:: SUPPLIED DATA

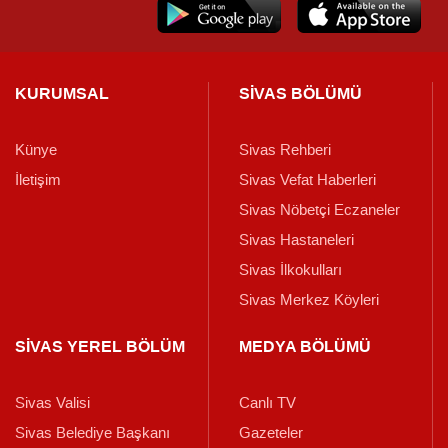
KURUMSAL
SİVAS BÖLÜMÜ
Künye
Sivas Rehberi
İletişim
Sivas Vefat Haberleri
Sivas Nöbetçi Eczaneler
Sivas Hastaneleri
Sivas İlkokulları
Sivas Merkez Köyleri
SİVAS YEREL BÖLÜM
MEDYA BÖLÜMÜ
Sivas Valisi
Canlı TV
Sivas Belediye Başkanı
Gazeteler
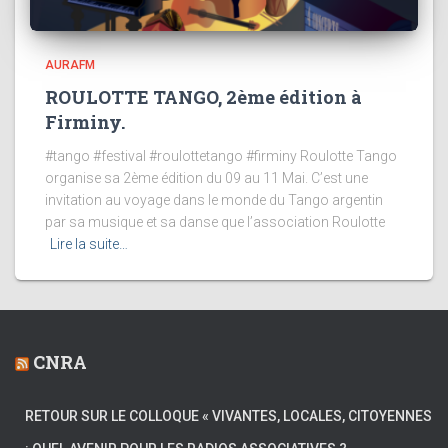
AURAFM
ROULOTTE TANGO, 2ème édition à
Firminy.
#tango #festival #roulottetango #firminy Roulotte Tango
organise sa 2ème édition du 09 au 11 Mai. C’est une
invitation au voyage dans le monde du Tango argentin
par sa musique et sa danse que l’association Roulotte
Lire la suite…
CNRA
RETOUR SUR LE COLLOQUE « VIVANTES, LOCALES, CITOYENNES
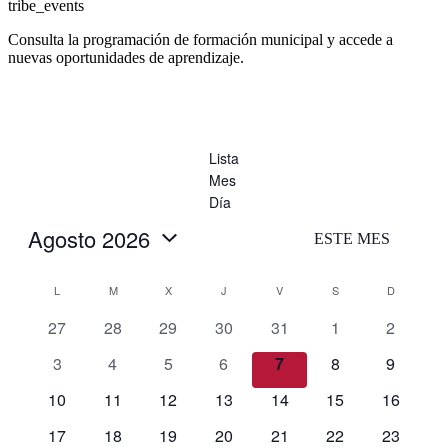
tribe_events
Consulta la programación de formación municipal y accede a
nuevas oportunidades de aprendizaje.
Lista
Mes
Día
Agosto 2026
ESTE MES
Selecciona
la
Calendario
L
LUNES
M
MARTES
X
MIÉRCOLES
J
JUEVES
V
VIERNES
S
SÁBADO
D
DOMING
fecha.
de
Eventos
0
0
0
0
0
0
0
27
28
29
30
31
1
2
eventos
eventos
eventos
eventos
eventos
eventos
eventos
0
0
0
0
0
0
0
3
4
5
6
7
8
9
eventos
eventos
eventos
eventos
eventos
eventos
eventos
0
0
0
0
0
0
0
10
11
12
13
14
15
16
eventos
eventos
eventos
eventos
eventos
eventos
eventos
0
0
0
0
0
0
0
17
18
19
20
21
22
23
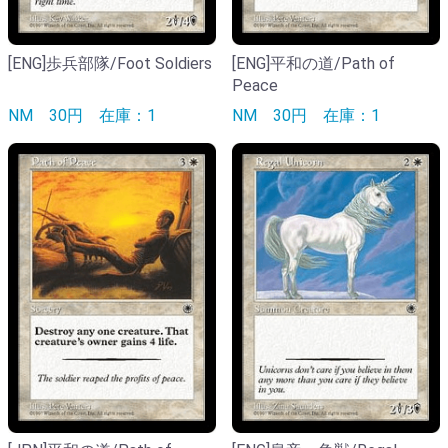
[ENG]歩兵部隊/Foot Soldiers
[ENG]平和の道/Path of
Peace
NM
30円
在庫：1
NM
30円
在庫：1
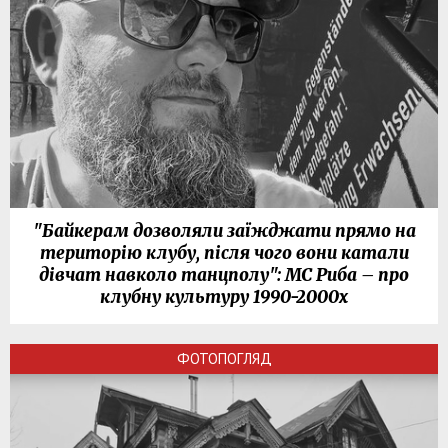
"Байкерам дозволяли заїжджати прямо на
територію клубу, після чого вони катали
дівчат навколо танцполу": МС Риба – про
клубну культуру 1990-2000х
ФОТОПОГЛЯД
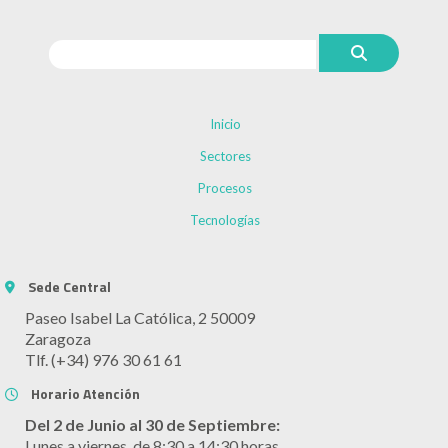
Inicio
Sectores
Procesos
Tecnologías
Sede Central
Paseo Isabel La Católica, 2 50009
Zaragoza
Tlf. (+34) 976 30 61 61
Horario Atención
Del 2 de Junio al 30 de Septiembre:
Lunes a viernes, de 8:30 a 14:30 horas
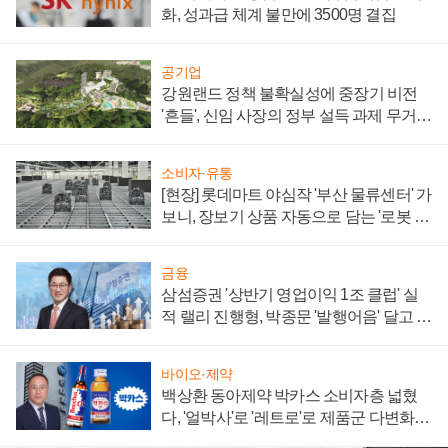
화, 성과급 체계 불만에 3500명 결집
공기업
강원랜드 정책 불확실성에 중장기 비전
'흔들', 신임 사장의 정부 설득 과제 무거워
져
소비자·유통
[현장] 롯데마트 야심작 '부산 물류센터' 가
보니, 장보기 상품 자동으로 담는 '로봇 40
0대' 장관
금융
삼섬증권 '상반기 영업이익 1조 클럽' 실
적 랠리 진행형, 박종문 '발행어음' 달고 연
임 향하나
바이오·제약
백상환 동아제약 박카스 소비자층 넓혔
다, '얼박사'로 '레트로'로 제품군 다변화
주효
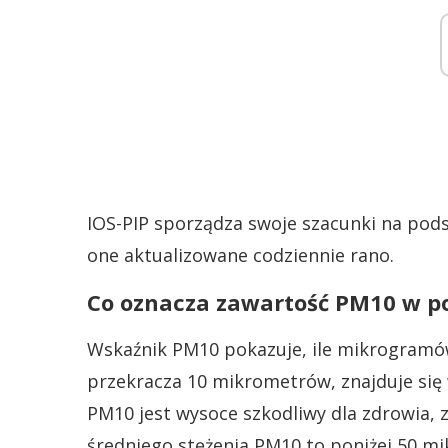
IOS-PIP sporządza swoje szacunki na pods
one aktualizowane codziennie rano.
Co oznacza zawartość PM10 w p
Wskaźnik PM10 pokazuje, ile mikrogramów
przekracza 10 mikrometrów, znajduje się
PM10 jest wysoce szkodliwy dla zdrowia, 
średniego stężenia PM10 to poniżej 50 m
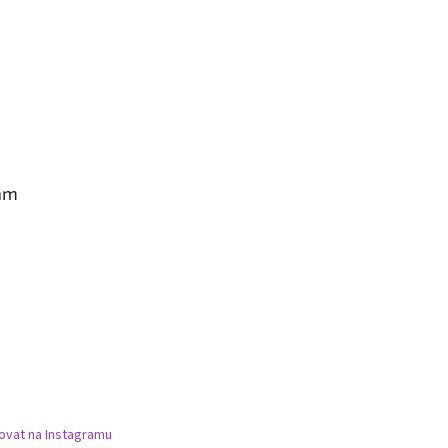
am
ovat na Instagramu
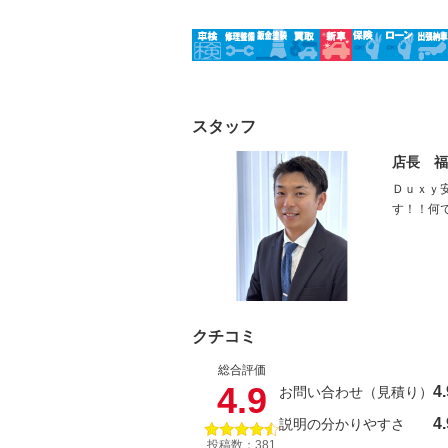
スタッフ
店長 福
Ｄｕｘｙ
す！！何
クチコミ
総合評価
4.9
4.
お問い合わせ（見積り）
4.
説明の分かりやすさ
投稿数：381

::::

Without the pictures, give the entries above back exactly.

KURUMSAL
SİVAS BÖLÜMÜ
Künye
Sivas Rehberi
İletişim
Sivas Vefat Haberleri
Sivas Nöbetçi Eczaneler
Sivas Hastaneleri
Sivas İlkokulları
Sivas Merkez Köyleri
SİVAS YEREL BÖLÜM
MEDYA BÖLÜMÜ
Sivas Valisi
Canlı TV
Sivas Belediye Başkanı
Gazeteler
AURAFM
ROULOTTE TANGO, 2ème édition à
Firminy.
#tango #festival #roulottetango #firminy Roulotte Tango
organise sa 2ème édition du 09 au 11 Mai. C’est une
invitation au voyage dans le monde du Tango argentin
par sa musique et sa danse que l’association Roulotte
Lire la suite…
CNRA
RETOUR SUR LE COLLOQUE « VIVANTES, LOCALES, CITOYENNES
tribe_events
Consulta la programación de formación municipal y accede a
nuevas oportunidades de aprendizaje.
Lista
Mes
Día
Agosto 2026
ESTE MES
Selecciona
la
Calendario
L
LUNES
M
MARTES
X
MIÉRCOLES
J
JUEVES
V
VIERNES
S
SÁBADO
D
DOMING
fecha.
de
Eventos
0
0
0
0
0
0
0
27
28
29
30
31
1
2
eventos
eventos
eventos
eventos
eventos
eventos
eventos
0
0
0
0
0
0
0
3
4
5
6
7
8
9
eventos
eventos
eventos
eventos
eventos
eventos
eventos
0
0
0
0
0
0
0
10
11
12
13
14
15
16
eventos
eventos
eventos
eventos
eventos
eventos
eventos
0
0
0
0
0
0
0
17
18
19
20
21
22
23
[ENG]歩兵部隊/Foot Soldiers
[ENG]平和の道/Path of
Peace
NM
30円
在庫：1
NM
30円
在庫：1
"Байкерам дозволяли заїжджати прямо на
територію клубу, після чого вони катали
дівчат навколо танцполу": МС Риба – про
клубну культуру 1990-2000х
ФОТОПОГЛЯД
Inicio
Sectores
Procesos
Tecnologías
Sede Central
Paseo Isabel La Católica, 2 50009
Zaragoza
Tlf. (+34) 976 30 61 61
Horario Atención
Del 2 de Junio al 30 de Septiembre:
Lunes a viernes, de 8:30 a 14:30 horas
화, 성과급 체계 불만에 3500명 결집
공기업
강원랜드 정책 불확실성에 중장기 비전
'흔들', 신임 사장의 정부 설득 과제 무거워
져
소비자·유통
[현장] 롯데마트 야심작 '부산 물류센터' 가
보니, 장보기 상품 자동으로 담는 '로봇 40
0대' 장관
금융
삼섬증권 '상반기 영업이익 1조 클럽' 실
적 랠리 진행형, 박종문 '발행어음' 달고 연
임 향하나
바이오·제약
백상환 동아제약 박카스 소비자층 넓혔
다, '얼박사'로 '레트로'로 제품군 다변화
주효
IOS-PIP sporządza swoje szacunki na pods
one aktualizowane codziennie rano.
Co oznacza zawartość PM10 w p
Wskaźnik PM10 pokazuje, ile mikrogramów
przekracza 10 mikrometrów, znajduje się
PM10 jest wysoce szkodliwy dla zdrowia, 
średniego stężenia PM10 to poniżej 50 m
am
ovat na Instagramu
スタッフ
店長 福
Ｄｕｘｙ
す！！何
クチコミ
総合評価
4.9
4.
お問い合わせ（見積り）
4.
説明の分かりやすさ
投稿数：381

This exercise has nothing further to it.